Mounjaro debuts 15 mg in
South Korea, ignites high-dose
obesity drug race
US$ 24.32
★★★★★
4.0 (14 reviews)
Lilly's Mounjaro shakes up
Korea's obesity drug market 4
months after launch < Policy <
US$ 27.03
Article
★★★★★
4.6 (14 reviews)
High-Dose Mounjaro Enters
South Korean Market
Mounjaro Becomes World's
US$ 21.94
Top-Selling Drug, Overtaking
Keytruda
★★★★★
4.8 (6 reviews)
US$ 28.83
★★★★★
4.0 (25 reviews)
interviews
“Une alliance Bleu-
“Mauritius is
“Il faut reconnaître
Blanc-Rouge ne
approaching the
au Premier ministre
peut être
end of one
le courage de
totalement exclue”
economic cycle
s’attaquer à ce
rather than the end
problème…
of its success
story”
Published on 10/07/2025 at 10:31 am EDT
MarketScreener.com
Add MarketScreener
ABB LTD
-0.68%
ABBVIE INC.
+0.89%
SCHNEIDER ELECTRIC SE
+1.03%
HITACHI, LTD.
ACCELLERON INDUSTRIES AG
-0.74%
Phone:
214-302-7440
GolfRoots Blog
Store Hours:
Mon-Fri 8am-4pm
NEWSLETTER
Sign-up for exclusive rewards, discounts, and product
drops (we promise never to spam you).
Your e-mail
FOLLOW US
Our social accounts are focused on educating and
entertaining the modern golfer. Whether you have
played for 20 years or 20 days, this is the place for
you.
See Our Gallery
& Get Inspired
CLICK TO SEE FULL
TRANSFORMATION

________________

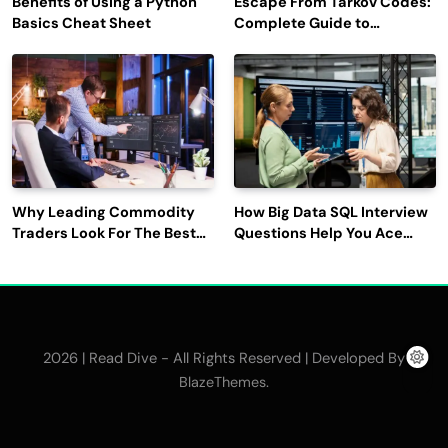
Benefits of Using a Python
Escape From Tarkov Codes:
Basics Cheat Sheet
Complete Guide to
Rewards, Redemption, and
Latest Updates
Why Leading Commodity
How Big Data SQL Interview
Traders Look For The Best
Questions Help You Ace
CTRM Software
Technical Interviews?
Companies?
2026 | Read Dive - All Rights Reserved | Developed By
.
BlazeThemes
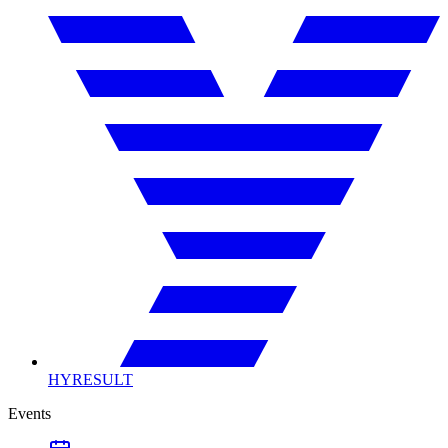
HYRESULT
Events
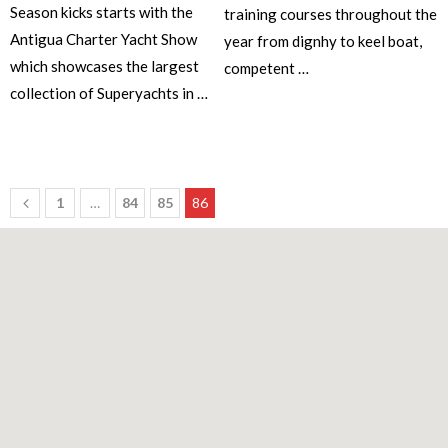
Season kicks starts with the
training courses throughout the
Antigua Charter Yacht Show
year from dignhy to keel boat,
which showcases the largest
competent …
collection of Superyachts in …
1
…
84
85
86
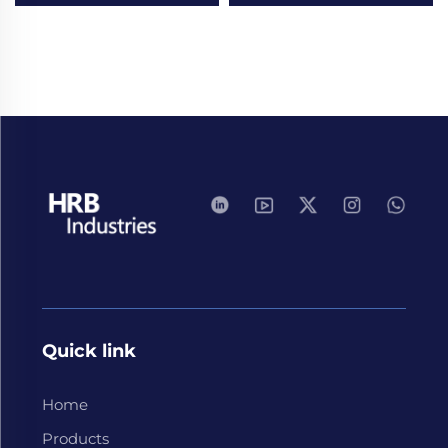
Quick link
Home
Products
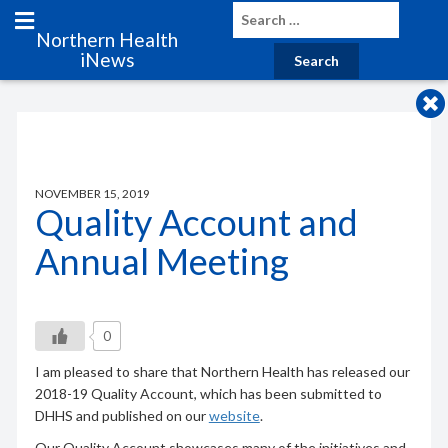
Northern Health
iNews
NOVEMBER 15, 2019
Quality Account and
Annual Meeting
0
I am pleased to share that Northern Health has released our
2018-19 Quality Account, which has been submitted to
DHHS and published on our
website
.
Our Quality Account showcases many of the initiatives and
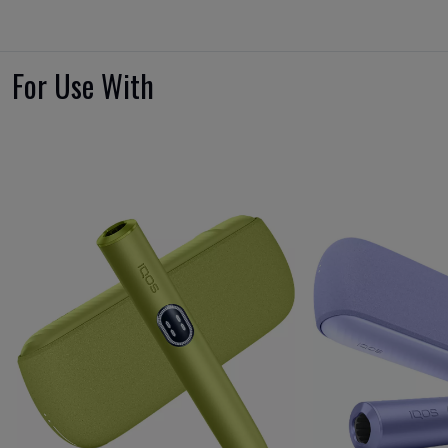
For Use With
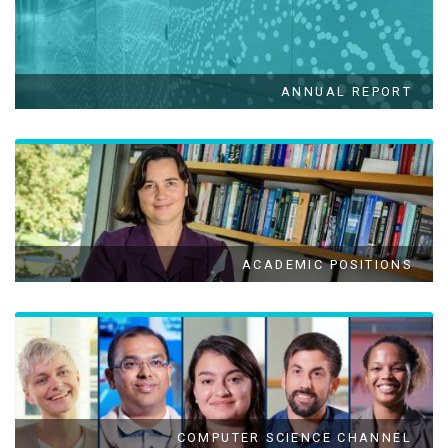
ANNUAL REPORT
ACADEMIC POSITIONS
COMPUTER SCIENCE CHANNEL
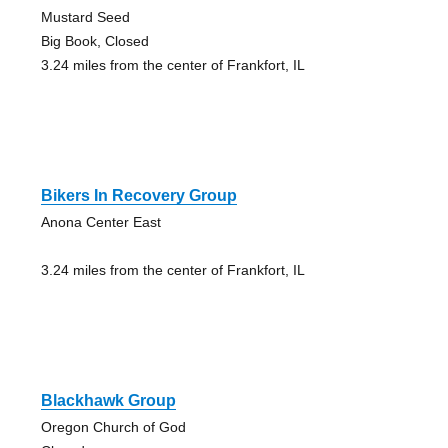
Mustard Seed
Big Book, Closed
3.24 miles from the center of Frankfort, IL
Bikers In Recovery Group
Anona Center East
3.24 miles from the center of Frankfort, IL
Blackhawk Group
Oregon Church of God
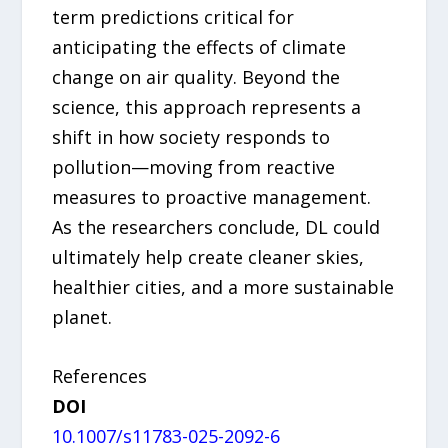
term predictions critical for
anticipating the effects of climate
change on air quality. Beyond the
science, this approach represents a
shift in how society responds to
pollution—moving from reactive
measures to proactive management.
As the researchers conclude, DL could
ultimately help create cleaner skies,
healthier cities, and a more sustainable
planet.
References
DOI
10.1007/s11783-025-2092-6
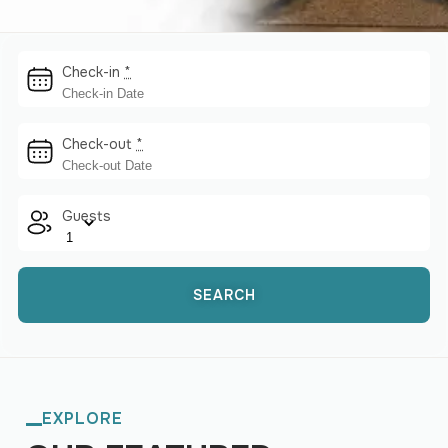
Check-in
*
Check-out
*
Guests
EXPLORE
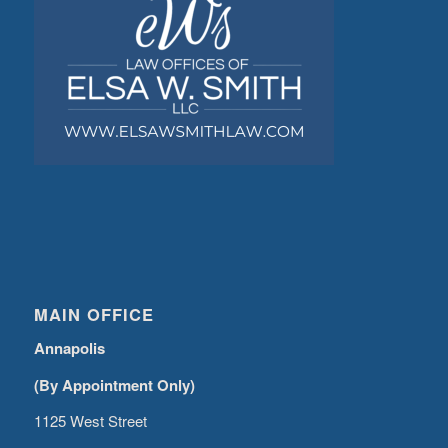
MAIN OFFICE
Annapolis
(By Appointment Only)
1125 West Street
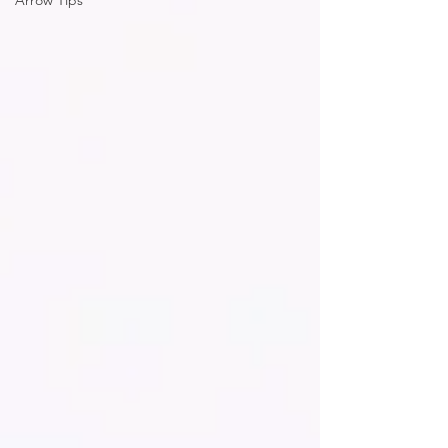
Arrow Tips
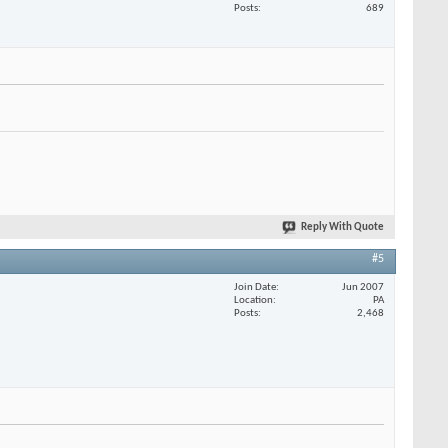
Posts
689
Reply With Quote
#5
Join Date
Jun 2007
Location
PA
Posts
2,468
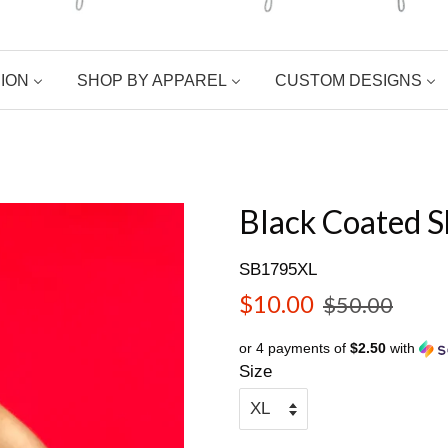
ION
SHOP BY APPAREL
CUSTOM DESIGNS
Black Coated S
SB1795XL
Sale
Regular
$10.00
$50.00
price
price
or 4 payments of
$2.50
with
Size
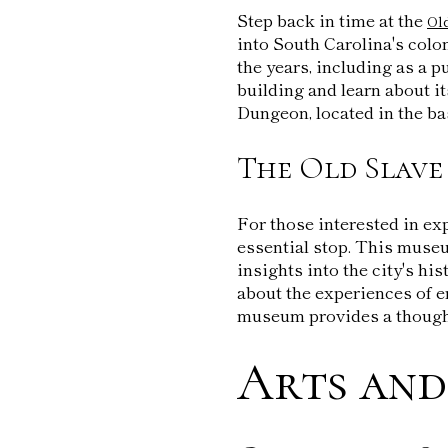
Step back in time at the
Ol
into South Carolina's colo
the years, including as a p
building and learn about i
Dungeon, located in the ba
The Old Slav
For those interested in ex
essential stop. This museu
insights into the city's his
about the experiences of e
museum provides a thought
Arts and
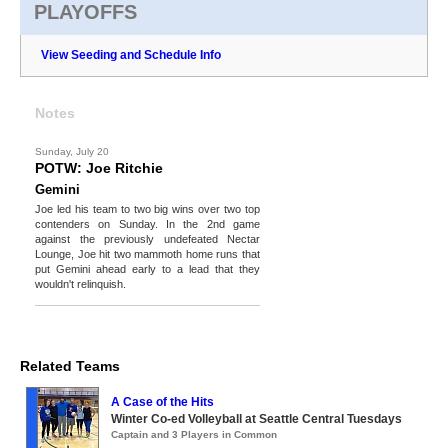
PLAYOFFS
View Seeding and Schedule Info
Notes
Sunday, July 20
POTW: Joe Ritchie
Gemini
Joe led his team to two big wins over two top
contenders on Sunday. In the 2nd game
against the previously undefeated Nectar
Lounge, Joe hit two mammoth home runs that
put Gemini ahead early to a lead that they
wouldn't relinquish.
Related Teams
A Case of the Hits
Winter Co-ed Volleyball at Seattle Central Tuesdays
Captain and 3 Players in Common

________________

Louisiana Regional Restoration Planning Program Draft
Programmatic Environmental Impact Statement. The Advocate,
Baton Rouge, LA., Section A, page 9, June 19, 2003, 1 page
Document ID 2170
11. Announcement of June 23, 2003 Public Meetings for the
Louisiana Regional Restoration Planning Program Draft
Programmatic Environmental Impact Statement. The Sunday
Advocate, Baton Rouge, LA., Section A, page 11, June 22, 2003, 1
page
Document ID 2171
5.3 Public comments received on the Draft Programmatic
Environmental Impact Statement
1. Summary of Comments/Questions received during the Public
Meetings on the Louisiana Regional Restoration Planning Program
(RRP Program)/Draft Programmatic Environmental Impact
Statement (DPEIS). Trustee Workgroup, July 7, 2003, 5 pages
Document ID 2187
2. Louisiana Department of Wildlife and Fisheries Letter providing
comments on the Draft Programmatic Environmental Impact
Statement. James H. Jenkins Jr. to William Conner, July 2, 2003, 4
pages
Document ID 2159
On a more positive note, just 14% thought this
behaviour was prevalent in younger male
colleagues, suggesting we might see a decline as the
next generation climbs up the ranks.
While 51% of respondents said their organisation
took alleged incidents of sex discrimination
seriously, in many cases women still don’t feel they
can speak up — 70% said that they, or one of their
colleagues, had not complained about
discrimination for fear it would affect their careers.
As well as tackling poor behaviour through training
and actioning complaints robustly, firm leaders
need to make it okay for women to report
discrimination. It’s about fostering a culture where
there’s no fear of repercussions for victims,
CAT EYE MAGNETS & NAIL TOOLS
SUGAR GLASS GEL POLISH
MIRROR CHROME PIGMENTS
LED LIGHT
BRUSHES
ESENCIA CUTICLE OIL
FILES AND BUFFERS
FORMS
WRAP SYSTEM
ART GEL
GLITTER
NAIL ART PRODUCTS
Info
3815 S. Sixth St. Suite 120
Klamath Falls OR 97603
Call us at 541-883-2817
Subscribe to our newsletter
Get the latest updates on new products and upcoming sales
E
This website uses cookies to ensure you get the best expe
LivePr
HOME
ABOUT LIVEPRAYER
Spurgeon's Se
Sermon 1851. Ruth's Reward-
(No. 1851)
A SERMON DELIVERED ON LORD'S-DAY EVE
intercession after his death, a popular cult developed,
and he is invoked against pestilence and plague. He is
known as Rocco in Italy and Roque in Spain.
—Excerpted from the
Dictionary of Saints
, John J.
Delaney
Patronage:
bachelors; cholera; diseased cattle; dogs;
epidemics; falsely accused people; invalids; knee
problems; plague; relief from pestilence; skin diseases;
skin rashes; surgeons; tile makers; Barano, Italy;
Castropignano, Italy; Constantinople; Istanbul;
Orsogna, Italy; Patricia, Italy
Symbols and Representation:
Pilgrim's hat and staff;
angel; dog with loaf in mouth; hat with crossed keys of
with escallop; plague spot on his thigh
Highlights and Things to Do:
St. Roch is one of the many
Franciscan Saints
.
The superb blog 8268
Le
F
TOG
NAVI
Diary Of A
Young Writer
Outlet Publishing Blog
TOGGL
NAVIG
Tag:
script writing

________________

Exercise objective: In the listing above, find the line containing "COMPUTER SCIENCE CHANNEL" and the line containing "As the researchers conclude, DL could". Reproduce those lines and all between them exactly, with no pictures and nothing more.

Your response:
COMPUTER SCIENCE CHANNEL
Mustard Seed
Big Book, Closed
3.24 miles from the center of Frankfort, IL
Bikers In Recovery Group
Anona Center East
3.24 miles from the center of Frankfort, IL
Blackhawk Group
Oregon Church of God
term predictions critical for
anticipating the effects of climate
change on air quality. Beyond the
science, this approach represents a
shift in how society responds to
pollution—moving from reactive
measures to proactive management.
As the researchers conclude, DL could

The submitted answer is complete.